Throughout his body of work, Twain consistently represented electrical power in both ways: as a supple symbol and as a useful energy that men could control. This was especially true in A Connecticut Yankee in King Arthur’s Court (1889), a novel in which he discusses lightning, batteries, electric buttons, electric lights, blackouts, electro-medical treatments, electric death, and a host of metaphors that were associated with each of these inventions. Electricity was so central to Twain’s vision for the novel that its illustrator, Dan Beard, depicted the erection of power lines as an integral part of the “Beginnings of Civilization” chapter.

This pattern of electrical allurement can raise a number of questions for Twain scholars: why was Twain so attracted to electricity as a symbol and a tool? Were Twain’s descriptions of electricity exceptional, or was he expressing widely agreed upon beliefs?

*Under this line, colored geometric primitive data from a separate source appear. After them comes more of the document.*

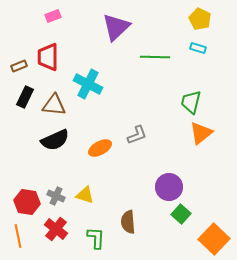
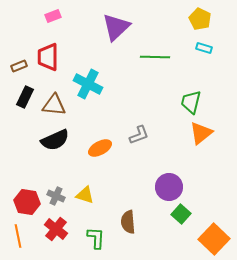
cyan rectangle: moved 6 px right
gray L-shape: moved 2 px right
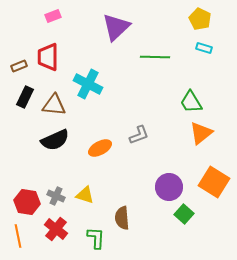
green trapezoid: rotated 45 degrees counterclockwise
green square: moved 3 px right
brown semicircle: moved 6 px left, 4 px up
orange square: moved 57 px up; rotated 12 degrees counterclockwise
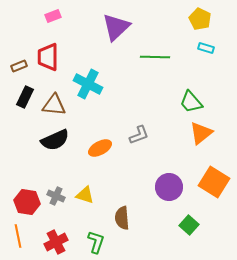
cyan rectangle: moved 2 px right
green trapezoid: rotated 10 degrees counterclockwise
green square: moved 5 px right, 11 px down
red cross: moved 13 px down; rotated 25 degrees clockwise
green L-shape: moved 4 px down; rotated 15 degrees clockwise
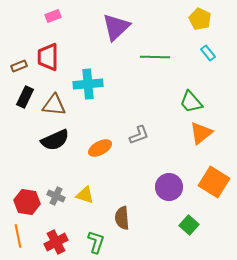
cyan rectangle: moved 2 px right, 5 px down; rotated 35 degrees clockwise
cyan cross: rotated 32 degrees counterclockwise
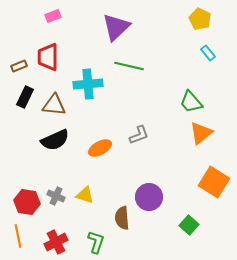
green line: moved 26 px left, 9 px down; rotated 12 degrees clockwise
purple circle: moved 20 px left, 10 px down
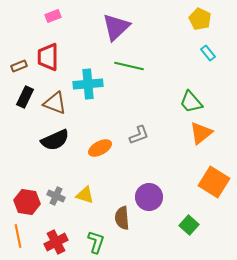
brown triangle: moved 1 px right, 2 px up; rotated 15 degrees clockwise
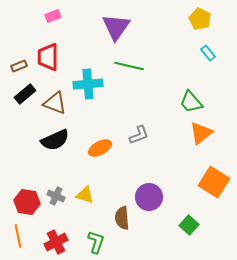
purple triangle: rotated 12 degrees counterclockwise
black rectangle: moved 3 px up; rotated 25 degrees clockwise
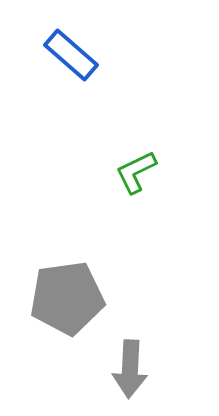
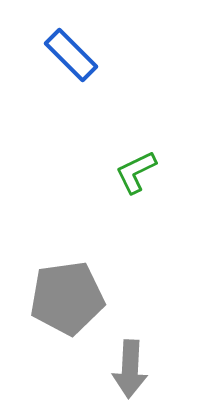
blue rectangle: rotated 4 degrees clockwise
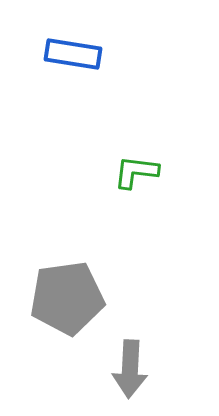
blue rectangle: moved 2 px right, 1 px up; rotated 36 degrees counterclockwise
green L-shape: rotated 33 degrees clockwise
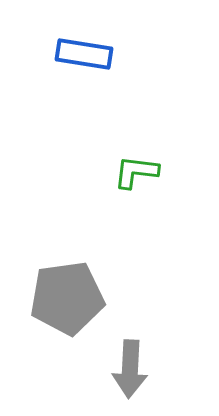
blue rectangle: moved 11 px right
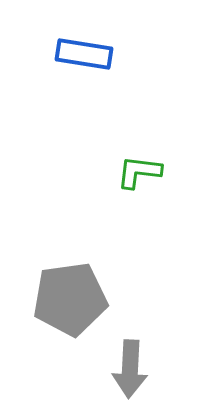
green L-shape: moved 3 px right
gray pentagon: moved 3 px right, 1 px down
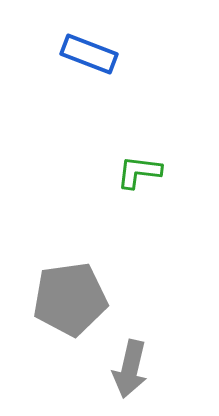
blue rectangle: moved 5 px right; rotated 12 degrees clockwise
gray arrow: rotated 10 degrees clockwise
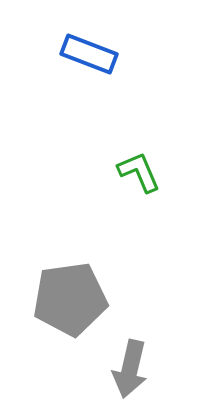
green L-shape: rotated 60 degrees clockwise
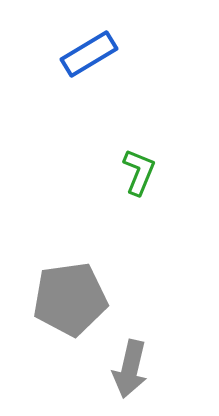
blue rectangle: rotated 52 degrees counterclockwise
green L-shape: rotated 45 degrees clockwise
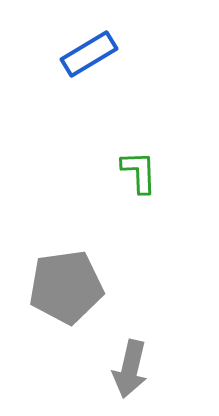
green L-shape: rotated 24 degrees counterclockwise
gray pentagon: moved 4 px left, 12 px up
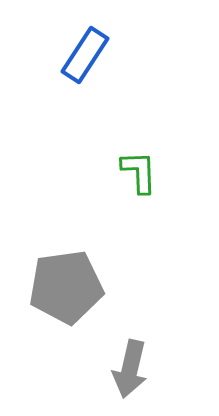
blue rectangle: moved 4 px left, 1 px down; rotated 26 degrees counterclockwise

What does this preoccupation mean for our understanding of Twain and his legacy? These are a few of the questions that I address in my book, Power Lines: Electricity in American Life and Letters, 1882-1952, which was published by MIT Press in July 2017.

My book begins by exploring why authors, like Twain, who were primarily concerned with humanistic questions, would discuss electrification so intently. I propose, in part, that they were drawn to electricity because they understood it to be fundamentally plural: it was naturally occurring, but it also was a symbol of scientific prowess and industry; it could kill, but it also was associated with vitality and life itself. That fact made electricity exceptional.

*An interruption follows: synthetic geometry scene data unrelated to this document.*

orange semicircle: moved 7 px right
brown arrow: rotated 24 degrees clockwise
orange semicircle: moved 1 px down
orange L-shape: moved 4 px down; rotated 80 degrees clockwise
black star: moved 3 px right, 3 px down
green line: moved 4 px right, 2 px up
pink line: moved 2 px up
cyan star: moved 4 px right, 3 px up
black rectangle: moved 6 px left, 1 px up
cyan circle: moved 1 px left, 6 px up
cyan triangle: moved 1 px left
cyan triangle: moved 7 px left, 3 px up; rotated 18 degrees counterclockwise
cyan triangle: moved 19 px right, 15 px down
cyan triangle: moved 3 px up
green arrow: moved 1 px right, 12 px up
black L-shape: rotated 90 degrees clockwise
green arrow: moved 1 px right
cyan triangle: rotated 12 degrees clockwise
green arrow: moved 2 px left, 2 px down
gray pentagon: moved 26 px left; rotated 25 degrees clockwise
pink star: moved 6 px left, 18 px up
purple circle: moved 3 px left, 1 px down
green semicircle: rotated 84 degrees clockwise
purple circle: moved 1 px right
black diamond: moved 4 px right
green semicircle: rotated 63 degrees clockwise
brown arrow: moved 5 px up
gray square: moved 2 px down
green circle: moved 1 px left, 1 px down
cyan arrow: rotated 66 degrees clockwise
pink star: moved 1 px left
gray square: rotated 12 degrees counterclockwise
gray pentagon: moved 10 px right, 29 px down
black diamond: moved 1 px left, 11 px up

I suggest that this multifariousness allured Twain to electrical power. As a writer who wanted to express the capacious and sometimes contradictory experiences of human life, Twain believed that metaphors drawn from electricity would enable him to signify multiple ideas simultaneously. In my first book chapter, I trace his depictions of electrical energy from his earliest germane journal entries through the published version of the novel. In every case, he depicts electricity as uniquely enthralling for its polysemy. I argue that we can best understand Twain’s distinctive depictions of electricity if we disentangle them from his representations of other inventions—including the electrically powered telephone and telegraph. Crucially, I suggest that this focus on electricity can help us to explain why Twain’s contemporaries saw A Connecticut Yankee in King Arthur’s Court (1889) as an affirmative depiction of democracy and war, although critics came to read this novel more cynically after 1960.

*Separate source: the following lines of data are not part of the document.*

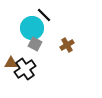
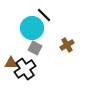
gray square: moved 4 px down
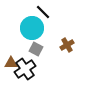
black line: moved 1 px left, 3 px up
gray square: moved 1 px right, 1 px down
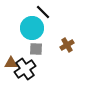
gray square: rotated 24 degrees counterclockwise
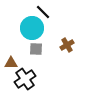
black cross: moved 10 px down
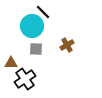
cyan circle: moved 2 px up
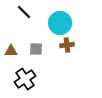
black line: moved 19 px left
cyan circle: moved 28 px right, 3 px up
brown cross: rotated 24 degrees clockwise
brown triangle: moved 12 px up
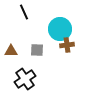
black line: rotated 21 degrees clockwise
cyan circle: moved 6 px down
gray square: moved 1 px right, 1 px down
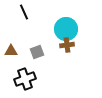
cyan circle: moved 6 px right
gray square: moved 2 px down; rotated 24 degrees counterclockwise
black cross: rotated 15 degrees clockwise
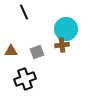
brown cross: moved 5 px left
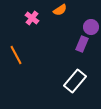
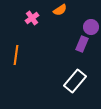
pink cross: rotated 16 degrees clockwise
orange line: rotated 36 degrees clockwise
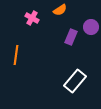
pink cross: rotated 24 degrees counterclockwise
purple rectangle: moved 11 px left, 7 px up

My book does not focus on a single author. In addition to my chapter on Mark Twain and my discussion of him in my Introduction, Power Lines includes a chapter on the electric chair, which compares novels by Theodore Dreiser and Gertrude Atherton to periodical coverage of electric executions; a chapter on Charlotte Perkins Gilman and electric medicine; a chapter on Jack London and long-distance electrical power transmission; a chapter on Ralph Ellison, Lewis Mumford, and changing ideas about humanism; and, finally, a conclusion that discusses how this archive comprises a usable past that we can learn from today. Still, as the focus of my first chapter, Twain is a touchstone I return to throughout the book. I carefully trace how the rhetorical strategies he uses to describe electricity—or to describe other aspects of human life by drawing analogies to electricity—inspire the techniques of the writers who succeed him. In addition to analyzing Twain and chronicling his role in the history of technology, my chapter also includes a literary historiography that traces how criticism of A Connecticut Yankee evolved over the years. While I focus on electricity in this novel, in particular, I hope that my framework will also be useful for understanding other elements of his fun and fascinating body of work.